━━━ MATERIALS PROVIDED ━━━

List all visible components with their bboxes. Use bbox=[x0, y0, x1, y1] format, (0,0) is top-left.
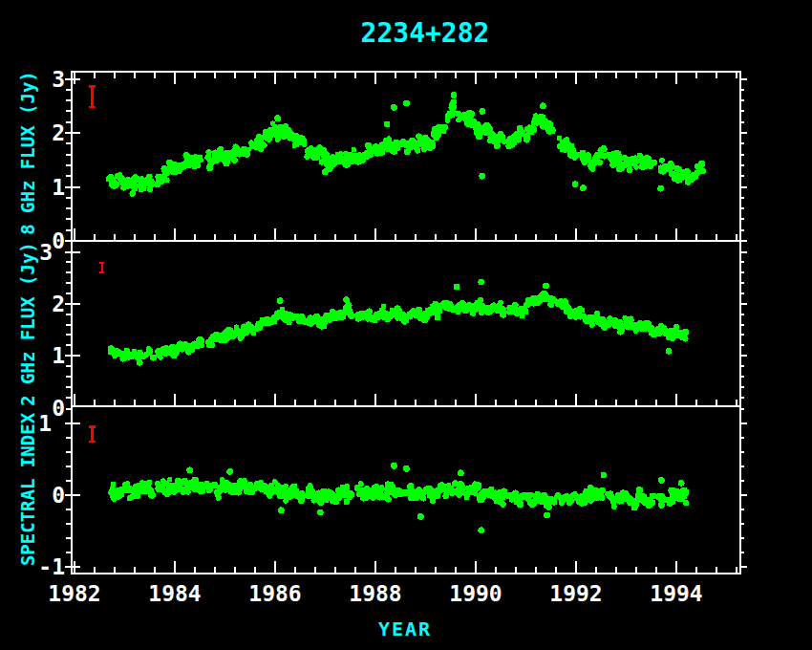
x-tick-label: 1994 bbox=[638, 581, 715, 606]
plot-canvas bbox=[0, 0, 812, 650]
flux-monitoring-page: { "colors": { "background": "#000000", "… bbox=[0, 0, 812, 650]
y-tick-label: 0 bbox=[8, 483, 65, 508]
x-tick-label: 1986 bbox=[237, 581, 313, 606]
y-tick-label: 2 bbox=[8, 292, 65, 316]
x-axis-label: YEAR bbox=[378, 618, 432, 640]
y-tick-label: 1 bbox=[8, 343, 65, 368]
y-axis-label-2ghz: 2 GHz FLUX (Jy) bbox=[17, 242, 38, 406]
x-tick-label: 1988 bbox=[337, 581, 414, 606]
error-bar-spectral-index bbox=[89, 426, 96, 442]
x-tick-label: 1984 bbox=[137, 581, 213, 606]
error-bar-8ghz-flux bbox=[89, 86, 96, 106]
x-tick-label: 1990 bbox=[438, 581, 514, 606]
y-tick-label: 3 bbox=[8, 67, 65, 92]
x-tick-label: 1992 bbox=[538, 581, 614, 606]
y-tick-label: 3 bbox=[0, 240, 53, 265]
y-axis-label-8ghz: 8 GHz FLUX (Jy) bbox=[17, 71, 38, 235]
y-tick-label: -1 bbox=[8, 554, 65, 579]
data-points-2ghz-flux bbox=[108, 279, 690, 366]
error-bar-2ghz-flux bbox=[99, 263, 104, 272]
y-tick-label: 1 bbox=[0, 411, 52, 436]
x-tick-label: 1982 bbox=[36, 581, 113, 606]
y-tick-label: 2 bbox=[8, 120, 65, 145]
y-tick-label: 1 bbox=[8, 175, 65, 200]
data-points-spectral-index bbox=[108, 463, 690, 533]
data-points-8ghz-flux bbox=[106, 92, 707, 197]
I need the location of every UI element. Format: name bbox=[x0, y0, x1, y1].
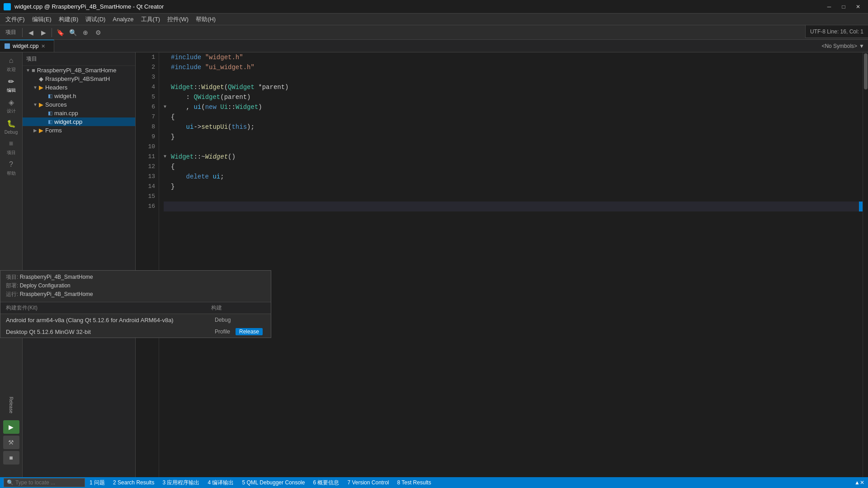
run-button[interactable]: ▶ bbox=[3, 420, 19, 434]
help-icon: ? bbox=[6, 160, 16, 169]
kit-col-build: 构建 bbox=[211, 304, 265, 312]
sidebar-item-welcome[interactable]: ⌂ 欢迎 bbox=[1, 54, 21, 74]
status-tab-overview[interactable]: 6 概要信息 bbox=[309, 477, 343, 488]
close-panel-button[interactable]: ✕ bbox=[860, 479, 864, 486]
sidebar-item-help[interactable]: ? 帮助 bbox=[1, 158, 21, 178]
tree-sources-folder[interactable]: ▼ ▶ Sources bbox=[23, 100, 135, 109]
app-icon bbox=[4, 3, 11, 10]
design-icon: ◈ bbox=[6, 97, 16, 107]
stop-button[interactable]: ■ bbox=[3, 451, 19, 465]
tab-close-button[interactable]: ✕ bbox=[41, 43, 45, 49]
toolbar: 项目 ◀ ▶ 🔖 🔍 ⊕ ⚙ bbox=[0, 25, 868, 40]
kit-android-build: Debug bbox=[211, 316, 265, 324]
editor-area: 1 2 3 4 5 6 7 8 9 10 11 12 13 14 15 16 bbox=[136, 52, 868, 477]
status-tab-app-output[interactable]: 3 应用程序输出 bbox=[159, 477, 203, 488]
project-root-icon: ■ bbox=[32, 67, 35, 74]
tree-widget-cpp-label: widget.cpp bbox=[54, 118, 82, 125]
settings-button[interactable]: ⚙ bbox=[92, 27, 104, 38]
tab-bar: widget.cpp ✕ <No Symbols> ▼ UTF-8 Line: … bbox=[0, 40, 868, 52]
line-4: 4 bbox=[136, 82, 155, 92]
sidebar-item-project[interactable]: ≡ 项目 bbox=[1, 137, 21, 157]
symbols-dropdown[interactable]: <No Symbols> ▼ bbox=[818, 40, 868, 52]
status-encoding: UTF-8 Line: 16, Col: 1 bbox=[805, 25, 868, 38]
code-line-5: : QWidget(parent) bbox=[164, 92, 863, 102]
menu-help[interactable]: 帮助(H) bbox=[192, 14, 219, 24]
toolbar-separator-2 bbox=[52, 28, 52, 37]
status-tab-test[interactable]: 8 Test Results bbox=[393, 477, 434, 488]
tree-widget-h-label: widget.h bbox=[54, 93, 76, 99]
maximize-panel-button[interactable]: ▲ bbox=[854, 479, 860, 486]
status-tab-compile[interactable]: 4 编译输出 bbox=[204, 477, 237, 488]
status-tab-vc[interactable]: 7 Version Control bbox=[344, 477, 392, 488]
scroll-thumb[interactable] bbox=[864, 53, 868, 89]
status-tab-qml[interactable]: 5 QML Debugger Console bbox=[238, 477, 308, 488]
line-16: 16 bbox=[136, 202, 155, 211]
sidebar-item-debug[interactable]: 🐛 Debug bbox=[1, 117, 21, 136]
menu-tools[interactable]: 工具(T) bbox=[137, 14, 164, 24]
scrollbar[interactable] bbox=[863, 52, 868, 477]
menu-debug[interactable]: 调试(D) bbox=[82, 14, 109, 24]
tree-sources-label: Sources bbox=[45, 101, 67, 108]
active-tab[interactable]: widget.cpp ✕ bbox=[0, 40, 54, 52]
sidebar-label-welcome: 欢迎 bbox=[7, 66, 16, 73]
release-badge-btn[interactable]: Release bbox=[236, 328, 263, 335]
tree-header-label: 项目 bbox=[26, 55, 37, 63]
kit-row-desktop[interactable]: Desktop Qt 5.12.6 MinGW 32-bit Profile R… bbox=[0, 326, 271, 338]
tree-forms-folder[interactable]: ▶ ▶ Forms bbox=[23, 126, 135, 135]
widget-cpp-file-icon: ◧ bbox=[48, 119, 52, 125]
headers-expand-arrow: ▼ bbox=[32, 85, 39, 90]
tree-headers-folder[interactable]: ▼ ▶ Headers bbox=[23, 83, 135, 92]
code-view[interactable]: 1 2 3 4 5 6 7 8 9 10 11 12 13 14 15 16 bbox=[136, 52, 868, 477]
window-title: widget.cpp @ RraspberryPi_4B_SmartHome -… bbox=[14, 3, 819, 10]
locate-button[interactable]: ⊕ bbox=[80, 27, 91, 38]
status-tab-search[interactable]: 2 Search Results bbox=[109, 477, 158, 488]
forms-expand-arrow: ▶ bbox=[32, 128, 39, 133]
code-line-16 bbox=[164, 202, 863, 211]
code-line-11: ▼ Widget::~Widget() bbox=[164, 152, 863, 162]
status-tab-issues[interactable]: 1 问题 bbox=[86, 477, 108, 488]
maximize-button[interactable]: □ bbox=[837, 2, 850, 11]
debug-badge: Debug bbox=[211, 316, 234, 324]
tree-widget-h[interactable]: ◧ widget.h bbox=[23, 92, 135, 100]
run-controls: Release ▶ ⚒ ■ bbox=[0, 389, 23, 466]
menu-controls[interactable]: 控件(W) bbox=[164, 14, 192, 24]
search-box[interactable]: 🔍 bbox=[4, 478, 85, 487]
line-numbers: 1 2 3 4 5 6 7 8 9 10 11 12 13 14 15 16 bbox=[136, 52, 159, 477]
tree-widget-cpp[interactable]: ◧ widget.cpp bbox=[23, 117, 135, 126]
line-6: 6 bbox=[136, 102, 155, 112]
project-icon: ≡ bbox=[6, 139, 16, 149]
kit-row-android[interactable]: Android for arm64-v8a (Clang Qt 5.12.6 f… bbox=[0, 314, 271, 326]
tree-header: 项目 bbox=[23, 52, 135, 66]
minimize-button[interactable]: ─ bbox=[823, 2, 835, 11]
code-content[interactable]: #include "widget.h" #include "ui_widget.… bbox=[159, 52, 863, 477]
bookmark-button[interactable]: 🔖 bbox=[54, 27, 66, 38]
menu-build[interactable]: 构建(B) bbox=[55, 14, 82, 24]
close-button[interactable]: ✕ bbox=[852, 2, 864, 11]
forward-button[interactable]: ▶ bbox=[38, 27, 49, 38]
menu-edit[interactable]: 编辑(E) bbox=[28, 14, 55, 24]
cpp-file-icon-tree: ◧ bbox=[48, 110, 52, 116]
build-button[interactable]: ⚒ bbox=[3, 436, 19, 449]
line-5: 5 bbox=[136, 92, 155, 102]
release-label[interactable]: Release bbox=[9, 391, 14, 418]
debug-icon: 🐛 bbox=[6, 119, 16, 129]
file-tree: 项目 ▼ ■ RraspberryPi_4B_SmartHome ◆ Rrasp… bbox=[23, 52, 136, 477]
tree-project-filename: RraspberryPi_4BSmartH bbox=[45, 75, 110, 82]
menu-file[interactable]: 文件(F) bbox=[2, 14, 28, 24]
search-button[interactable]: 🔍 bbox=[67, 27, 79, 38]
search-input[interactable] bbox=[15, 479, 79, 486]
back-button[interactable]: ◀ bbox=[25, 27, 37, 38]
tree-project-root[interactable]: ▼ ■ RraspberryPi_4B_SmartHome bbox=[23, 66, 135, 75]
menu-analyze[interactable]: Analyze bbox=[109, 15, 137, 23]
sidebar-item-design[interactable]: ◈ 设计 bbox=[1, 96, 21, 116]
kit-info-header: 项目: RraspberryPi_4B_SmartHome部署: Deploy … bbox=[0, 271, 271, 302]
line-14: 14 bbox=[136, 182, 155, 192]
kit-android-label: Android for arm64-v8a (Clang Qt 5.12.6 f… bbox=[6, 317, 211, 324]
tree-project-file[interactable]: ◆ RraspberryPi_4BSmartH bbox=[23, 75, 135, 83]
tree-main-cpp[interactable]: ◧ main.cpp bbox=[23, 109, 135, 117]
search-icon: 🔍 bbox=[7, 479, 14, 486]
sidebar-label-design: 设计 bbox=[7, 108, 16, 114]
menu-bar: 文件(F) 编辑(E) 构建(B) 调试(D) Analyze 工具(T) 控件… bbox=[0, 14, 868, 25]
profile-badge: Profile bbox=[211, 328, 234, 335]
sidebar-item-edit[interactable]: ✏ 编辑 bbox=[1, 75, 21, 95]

━━━

__INSTRUCTIONS TO FOLLOW__.
In the entries above, find lines with "Profile" and copy each.

__TASK SOLUTION__.
kit-row-desktop[interactable]: Desktop Qt 5.12.6 MinGW 32-bit Profile R… bbox=[0, 326, 271, 338]
profile-badge: Profile bbox=[211, 328, 234, 335]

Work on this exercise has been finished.